However, all of them nonetheless credited President Trump with pushing the issues of trade and tariffs with China. “I disagree with Trump on nearly everything but not on trade with China,” one tech executive said, asking not to be named.

The executives all said that Chinese companies for many years have been copying or outright stealing intellectual property (IP) from U.S. companies. In some cases, U.S. companies have filed lawsuits over the alleged theft. In other cases, U.S. companies must agree to explain or offer documentation on IP to a Chinese company in order to have the ability to sell in China with that company or conduct further business, several executives and analysts said. 

“This kind of IP problem has gone on for years,” said Roger Entner, an analyst at ReCon Analytics, in an interview. “What Trump is doing is a big sweeping change and a long overdue change. If you want to criticize him, you have to criticize Obama, Bush, and Clinton even going back 20 years for not taking China IP theft seriously. The Europeans are not taking it seriously.”

Some executives in interviews faulted the Trump Administration for conflating IP theft from U.S. companies with national cybersecurity threats that the administration says the Chinese government is undertaking while monitoring data on the servers of Chinese-based companies. National security and IP theft are both important concerns, but separate, they said.

In some cases, however, national security and IP are interrelated. Such is the case of AMD’s deal in 2016 with Chinese military contractor Sugon Information Industry Co., Entner noted. The Wall Street Journal recently described the deal which resulted in an infusion of cash for troubled AMD in exchange for X86 chip-related IP. Former national security official Brig. Gen. Robert Spalding referred to the deal as giving China “the keys to the kingdom.”

Much of the trade problem with China that the Trump Administration hopes to address was self-inflicted by U.S. companies, one analyst said. “U.S. companies have long wailed about how China has been stealing their IP, but on the other hand, these companies have pushed for lax U.S. response due to the specter of having their quite large business dealings with China impacted,” said Jack Gold, an analyst at J. Gold Associates. “Basically, U.S. companies didn’t want to negatively impact their bottom line sales and reduce their revenues. You can see that now with all the chip companies trying to make sure they can still sell to Huawei.”

What all these news accounts and missed sales deals for U.S. tech companies overlook is that China-U.S. relations are undergoing a massive upheaval unlike anything that chip executives have seen.

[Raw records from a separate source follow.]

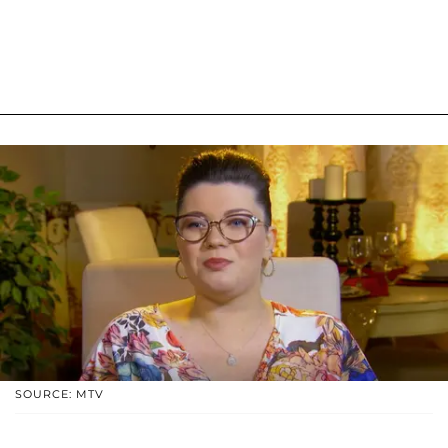
SOURCE: MTV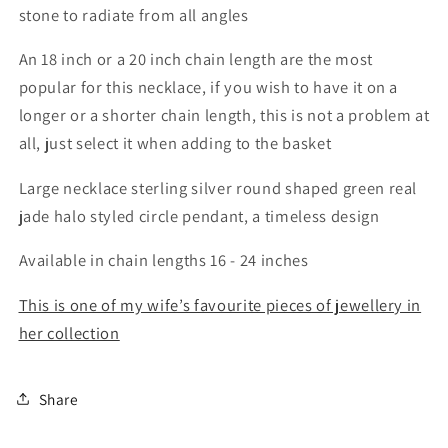
stone to radiate from all angles
An 18 inch or a 20 inch chain length are the most
popular for this necklace, if you wish to have it on a
longer or a shorter chain length, this is not a problem at
all, just select it when adding to the basket
Large necklace sterling silver round shaped green real
jade halo styled circle pendant, a timeless design
Available in chain lengths 16 - 24 inches
This is one of my wife’s favourite pieces of jewellery in
her collection
Share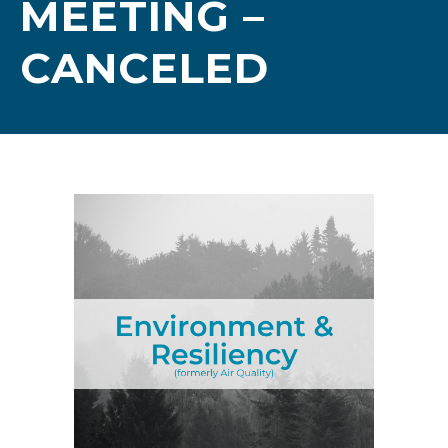
MEETING –
CANCELED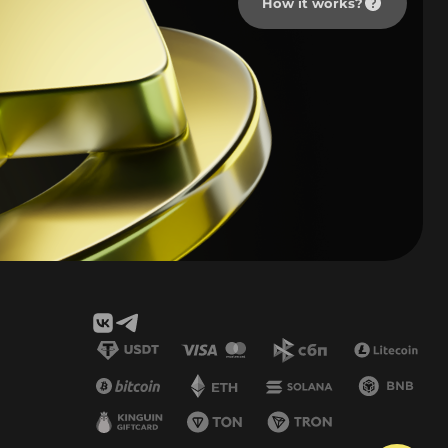
How it works?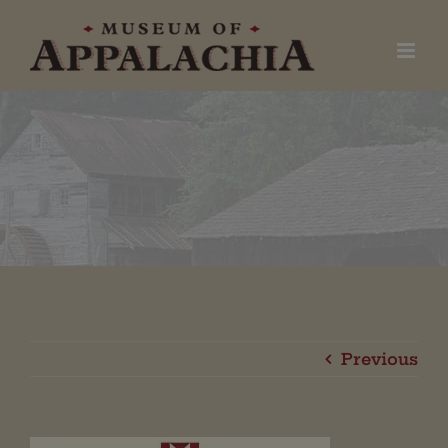
Skip
to
content
Previous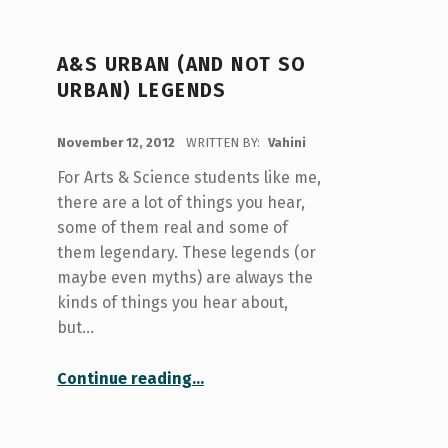
A&S URBAN (AND NOT SO
URBAN) LEGENDS
POSTED ON:
November 12, 2012
WRITTEN BY:
Vahini
For Arts & Science students like me,
there are a lot of things you hear,
some of them real and some of
them legendary. These legends (or
maybe even myths) are always the
kinds of things you hear about,
but…
“A&S Urban (and not so Urban) Legends”
Continue reading
…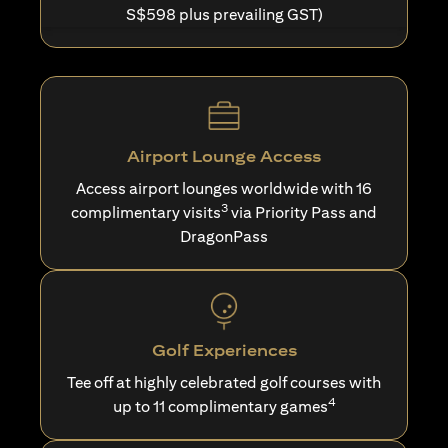
S$598 plus prevailing GST)
Airport Lounge Access
Access airport lounges worldwide with 16
3
complimentary visits
via Priority Pass and
DragonPass
Golf Experiences
Tee off at highly celebrated golf courses with
4
up to 11 complimentary games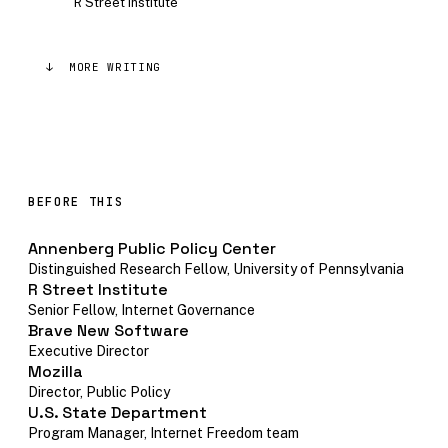
R Street Institute
↓ MORE WRITING
BEFORE THIS
Annenberg Public Policy Center
Distinguished Research Fellow, University of Pennsylvania
R Street Institute
Senior Fellow, Internet Governance
Brave New Software
Executive Director
Mozilla
Director, Public Policy
U.S. State Department
Program Manager, Internet Freedom team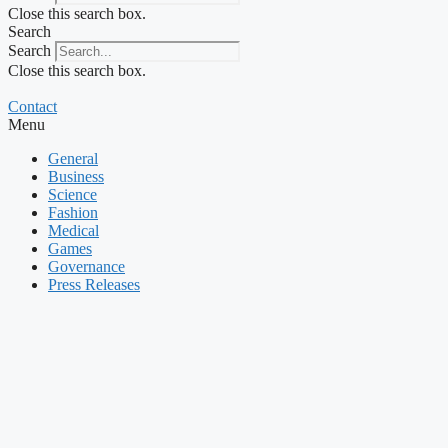
Close this search box.
Search
Search
Close this search box.
Contact
Menu
General
Business
Science
Fashion
Medical
Games
Governance
Press Releases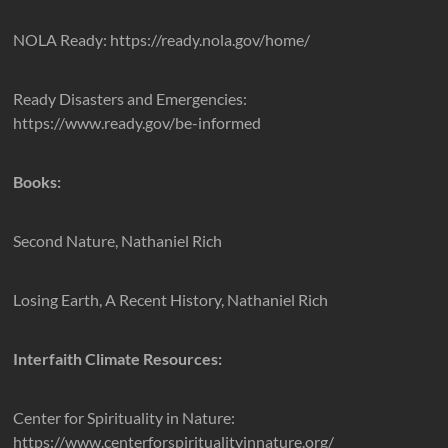
NOLA Ready: https://ready.nola.gov/home/
Ready Disasters and Emergencies:
https://www.ready.gov/be-informed
Books:
Second Nature, Nathaniel Rich
Losing Earth, A Recent History, Nathaniel Rich
Interfaith Climate Resources:
Center for Spirituality in Nature:
https://www.centerforspiritualityinnature.org/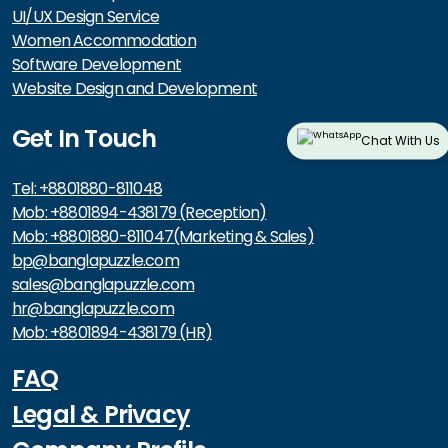
UI/UX Design Service
Women Accommodation
Software Development
Website Design and Development
Get In Touch
Chat With Us
Tel: +8801880-811048
Mob: +8801894-438179 (Reception)
Mob: +8801880-811047(Marketing & Sales)
bp@banglapuzzle.com
sales@banglapuzzle.com
hr@banglapuzzle.com
Mob: +8801894-438179 (HR)
FAQ
Legal & Privacy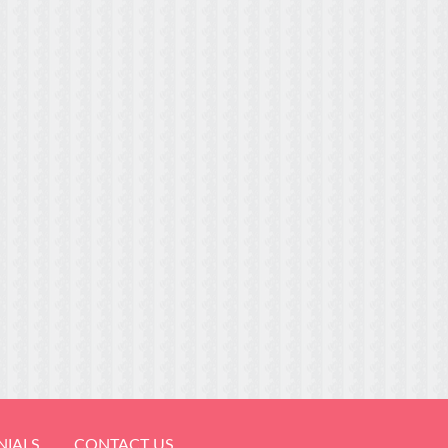
NIALS
CONTACT US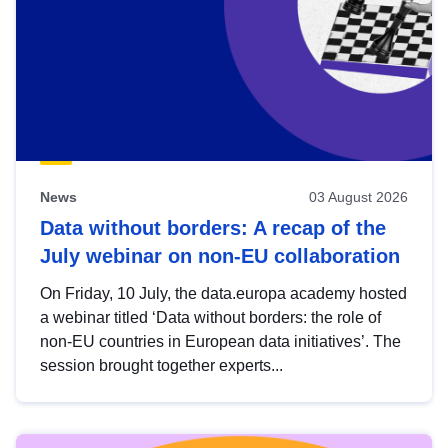
News
03 August 2026
Data without borders: A recap of the
July webinar on non-EU collaboration
On Friday, 10 July, the data.europa academy hosted
a webinar titled ‘Data without borders: the role of
non-EU countries in European data initiatives’. The
session brought together experts...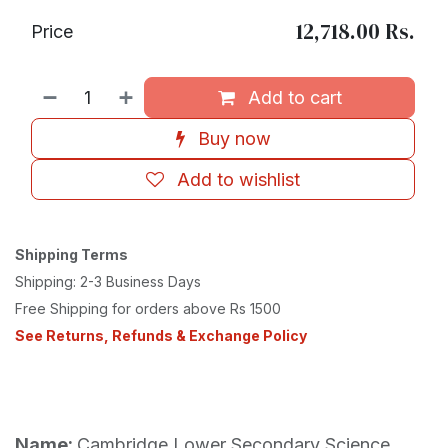
12,718.00
Rs.
Price
Add to cart
Buy now
Add to wishlist
Shipping Terms
Shipping: 2-3 Business Days
Free Shipping for orders above Rs 1500
See Returns, Refunds & Exchange Policy
Name:
Cambridge Lower Secondary Science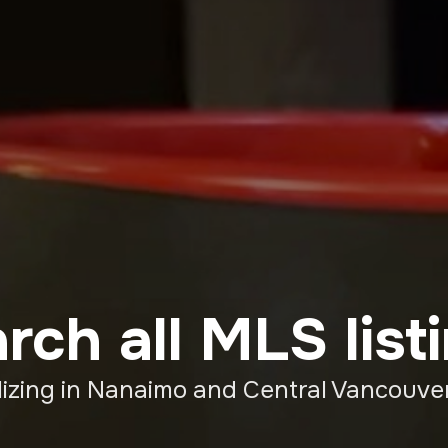
rch all MLS list
lizing in Nanaimo and Central Vancouver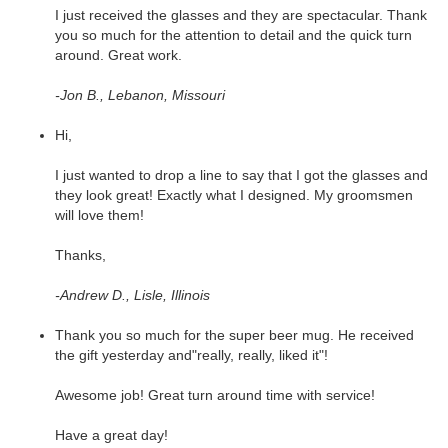
I just received the glasses and they are spectacular. Thank
you so much for the attention to detail and the quick turn
around. Great work.
-Jon B., Lebanon, Missouri
Hi,
I just wanted to drop a line to say that I got the glasses and
they look great! Exactly what I designed. My groomsmen
will love them!
Thanks,
-Andrew D., Lisle, Illinois
Thank you so much for the super beer mug. He received
the gift yesterday and"really, really, liked it"!
Awesome job! Great turn around time with service!
Have a great day!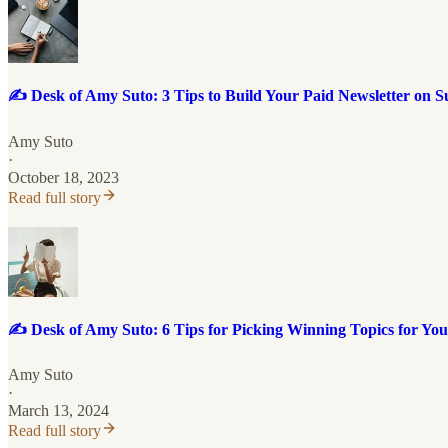
✍️ Desk of Amy Suto: 3 Tips to Build Your Paid Newsletter on S
Amy Suto
·
October 18, 2023
Read full story
✍️ Desk of Amy Suto: 6 Tips for Picking Winning Topics for You
Amy Suto
·
March 13, 2024
Read full story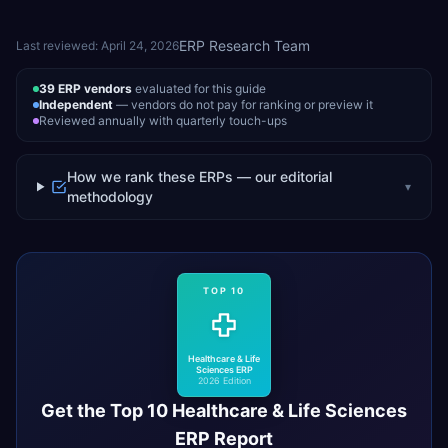
ERP Research Team
Last reviewed:
April 24, 2026
39
ERP vendors
evaluated for this guide
Independent
— vendors do not pay for ranking or preview it
Reviewed annually with quarterly touch-ups
How we rank these ERPs — our editorial
▾
methodology
TOP 10
Healthcare & Life
Sciences
ERP
2026 Edition
Get the Top 10
Healthcare & Life Sciences
ERP Report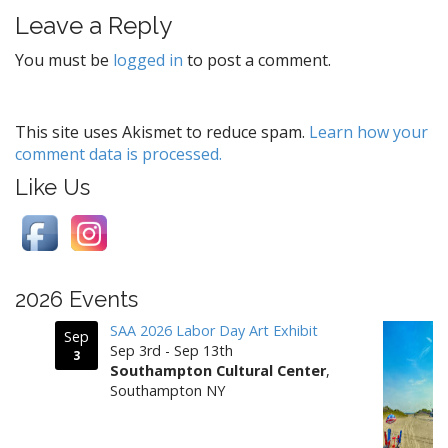
t
Leave a Reply
n
a
You must be
logged in
to post a comment.
v
i
g
This site uses Akismet to reduce spam.
Learn how your
comment data is processed.
a
t
Like Us
i
o
n
2026 Events
SAA 2026 Labor Day Art Exhibit
Sep
Sep 3rd - Sep 13th
3
Southampton Cultural Center
,
Southampton NY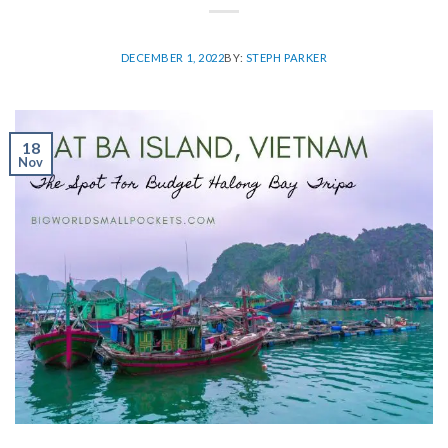
DECEMBER 1, 2022
BY:
STEPH PARKER
18
Nov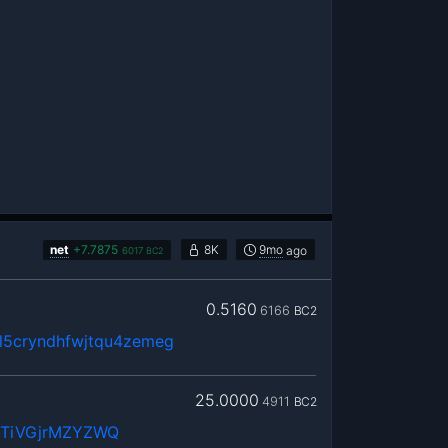
net
+
7.7875
8K
9mo
ago
6017
BC2
0.5160
6166
BC2
5cryndhfwjtqu4zemeg
25.0000
4911
BC2
WTiVGjrMZYZWQ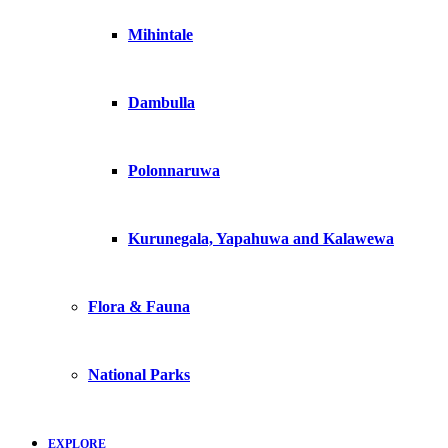
Mihintale
Dambulla
Polonnaruwa
Kurunegala, Yapahuwa and Kalawewa
Flora & Fauna
National Parks
EXPLORE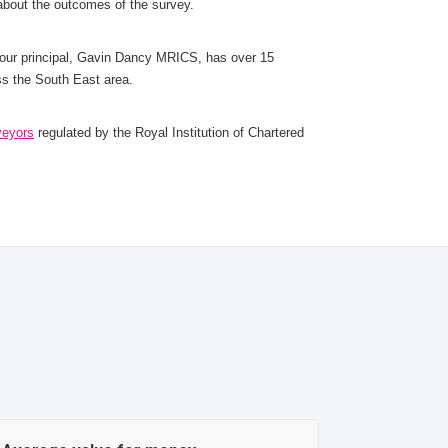
 about the outcomes of the survey.
 our principal, Gavin Dancy MRICS, has over 15
ss the South East area.
veyors
regulated by the Royal Institution of Chartered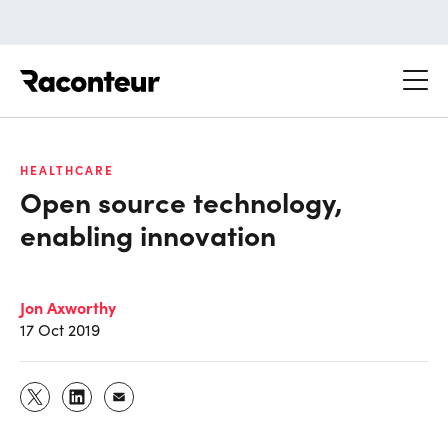
Raconteur
HEALTHCARE
Open source technology,
enabling innovation
Jon Axworthy
17 Oct 2019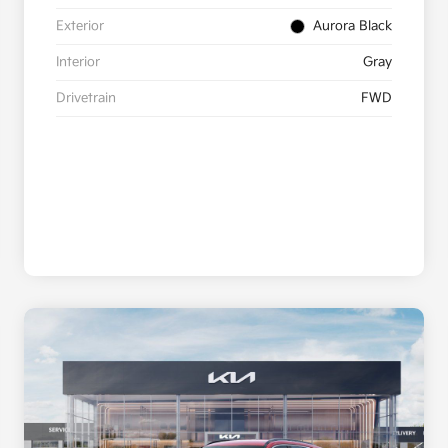
Exterior
Aurora Black
Interior
Gray
Drivetrain
FWD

As China moves to become self-reliant on its own technology by 2025 under its “Made in China 2025” initiative, it is growing more evident that the U.S. and China will increasingly operate in separate spheres which will conceivably upend all kinds of long-accepted business deals for many thousands of U.S. electronics products and hundreds of U.S. companies.

“The trade wars could ultimately produce a much more competitive China, as it could force them to more quickly develop their own indigenous hardware and software businesses,” said Jack Gold, an analyst at J. Gold Associates. “If you incentivize them with trade barriers, they have the capital to invest much more aggressively.”

Gold said he agrees that it’s important for the US to preserve its IP and security but added, “there’s a balance in play here with the U.S. doing just enough to get a message across, but not so much to accelerate China’s own internal development and significantly hurt U.S. companies on the bottom line. Will this work? I’m not sure.”